一抹の不安を覚えつつも面接に出てみると、性別も性格も特に気になるような人がいることもなく、円滑に面接が進んでいく。すると質問に対する受け答えで、どれくらい場数を踏んできたのか、どのように仕事に取り組んできたのかが見えてくる。さまざまな経験を積んでスキルを持っている人は、性格が暗かろうが口ベタだろうが、やはり話に身が詰まっている。今までの仕事に誇りを持つかのように、きちんと目を見ながらはっきりと話をしてくれる。単純に慣れているだけなのかもしれないが。私は、仕事のスキルはもちろんのこと、女性を無意識に軽んじるタイプではないか? 上司や私以外のチームメンバーと働いていても違和感がないか? という視点でも質問をしたり、話を聞いたりしていた。

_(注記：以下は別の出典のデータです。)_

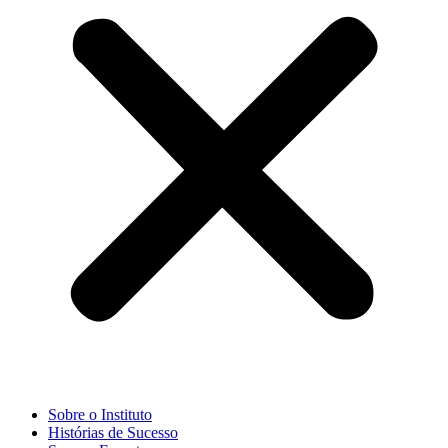
Sobre o Instituto
Histórias de Sucesso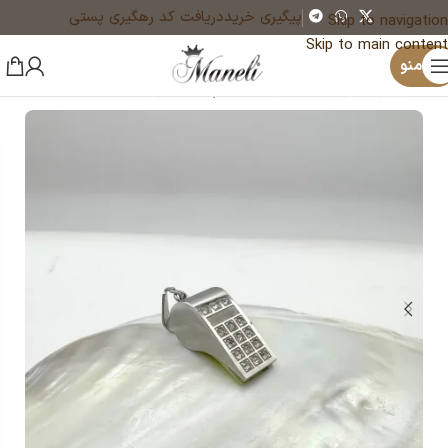
پیگیری خرید
دریافت کد رهگیری پستی
Skip to navigation
Skip to main content
×
منو
خانه
زیورآلات و بدلیجات رنگ ثابت
پلاک فانتزی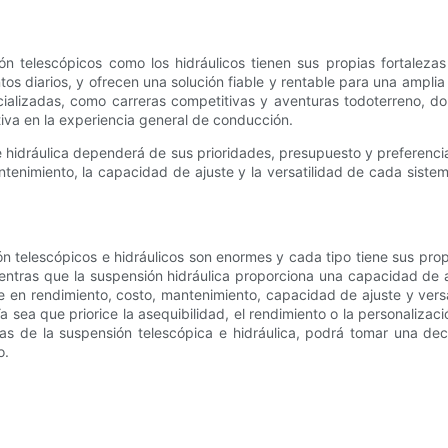
ión telescópicos como los hidráulicos tienen sus propias fortaleza
os diarios, y ofrecen una solución fiable y rentable para una amplia
cializadas, como carreras competitivas y aventuras todoterreno, d
tiva en la experiencia general de conducción.
a e hidráulica dependerá de sus prioridades, presupuesto y preferen
mantenimiento, la capacidad de ajuste y la versatilidad de cada sis
ión telescópicos e hidráulicos son enormes y cada tipo tiene sus pro
 mientras que la suspensión hidráulica proporciona una capacidad de
e en rendimiento, costo, mantenimiento, capacidad de ajuste y vers
a sea que priorice la asequibilidad, el rendimiento o la personaliza
ras de la suspensión telescópica e hidráulica, podrá tomar una d
o.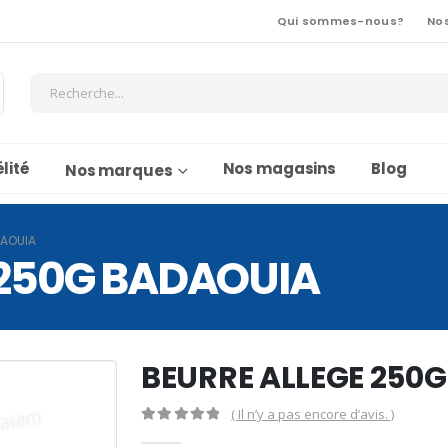
Qui sommes-nous?
No
lité
Nos magasins
Blog
Nos marques
DAOUIA
 250G BADAOUIA
BEURRE ALLEGE 250
( Il n’y a pas encore d’avis. )
0
Sur 5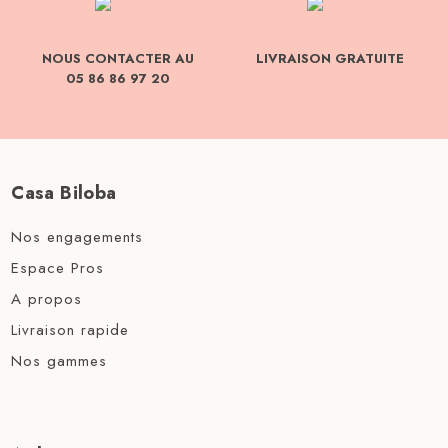
NOUS CONTACTER AU
LIVRAISON GRATUITE
05 86 86 97 20
Casa Biloba
Nos engagements
Espace Pros
A propos
Livraison rapide
Nos gammes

約1時間の面接で「一緒に働けるか?」を決めなければならない。それが採用のための面接なのだけれど、そんなのわかるわけないじゃないか! というのが初めて面接官をやってみた感想だ。ひとつの物差しを持って面接に挑んでも尺がぶれるというか、誰の何がいいのか、どうして駄目なのか、徐々に判断がつかなくなってくる。そして、自分への自信も失われていく。なぜこの人が不合格なのに、私は今ここで働けているのだろう……ああ、そういえば今の会社の面接、何も対策をしていないし、受かるもんだと思い込んで適当に受け答えをしていたような……という当時の記憶がパッとよみがえった。

「人を見る目がない」と言っていた上司たちの気持ちがよくわかる。面接なんていくらでも猫を被ることができるし、一緒に働いてみないとわからない。その人の短所なんて特にそう。もう、なんか、誰でもいいんじゃないだろうか……それなりに仕事をしてくれれば……という気さえしてくる。私もきっと人を見る目がない。たった数回の面接で判断し、気持ちよく仕事ができる人を見つけられるのは奇跡に近い。というか、普段の生活のなかでもたまたま気の合う人、一緒にいて気を遣わずにすむ人を見つけられるのはほとんど偶然で、出会えるだけでも天文学的な確率なのだろう

面接を受けるよりも面接官を行う方がよっぽど難しい。会社に恩なんてまったく感じてはいないけれど、適当に受けたにも関わらず内定を出してくれた上司や当時の部長に多少のありがたさを感じる出来事だった。